Filter the records down to the lines that hold the word "Autorizzazione", and copy each of those lines.

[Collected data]
Content starts
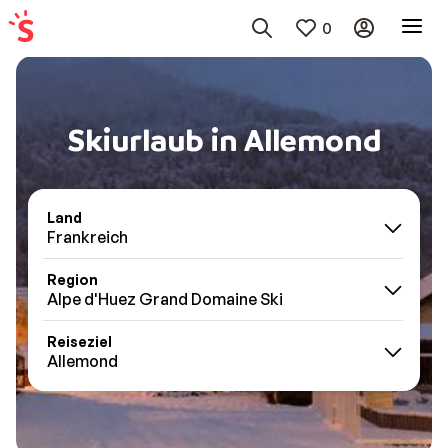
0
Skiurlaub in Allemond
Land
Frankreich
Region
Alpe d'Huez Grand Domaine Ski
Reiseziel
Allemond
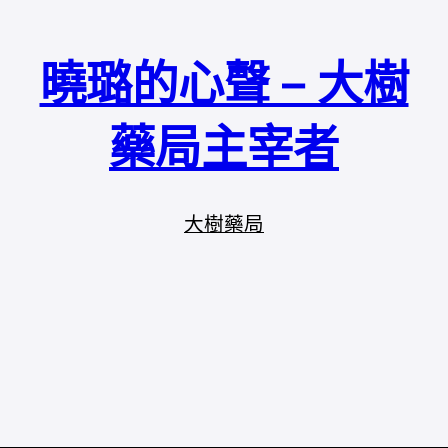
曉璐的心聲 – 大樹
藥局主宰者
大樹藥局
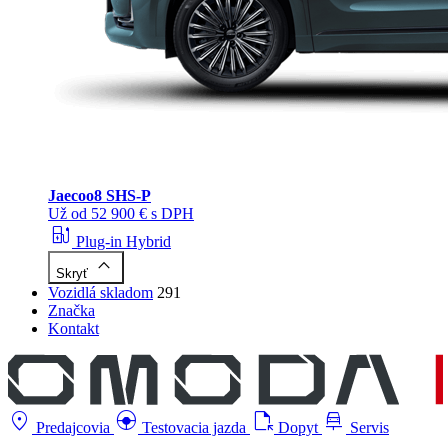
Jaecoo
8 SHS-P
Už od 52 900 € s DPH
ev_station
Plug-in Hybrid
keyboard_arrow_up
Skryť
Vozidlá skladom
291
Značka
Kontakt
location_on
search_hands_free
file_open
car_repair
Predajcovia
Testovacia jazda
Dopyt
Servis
Content ends
Content starts
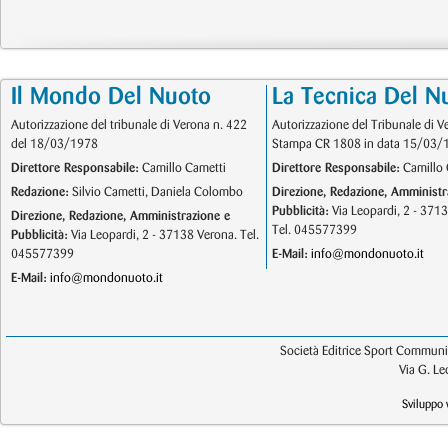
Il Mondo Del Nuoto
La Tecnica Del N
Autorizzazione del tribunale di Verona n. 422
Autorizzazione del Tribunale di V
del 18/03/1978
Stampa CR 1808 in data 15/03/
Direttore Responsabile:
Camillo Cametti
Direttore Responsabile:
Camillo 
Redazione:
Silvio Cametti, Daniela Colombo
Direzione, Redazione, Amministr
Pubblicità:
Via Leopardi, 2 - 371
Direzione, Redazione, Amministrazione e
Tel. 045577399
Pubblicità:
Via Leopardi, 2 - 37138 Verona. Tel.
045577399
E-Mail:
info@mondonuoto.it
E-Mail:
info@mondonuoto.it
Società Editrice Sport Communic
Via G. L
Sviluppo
Content ends
> _TASK ANSWER_:
Autorizzazione del tribunale di Verona n. 422
Autorizzazione del Tribunale di V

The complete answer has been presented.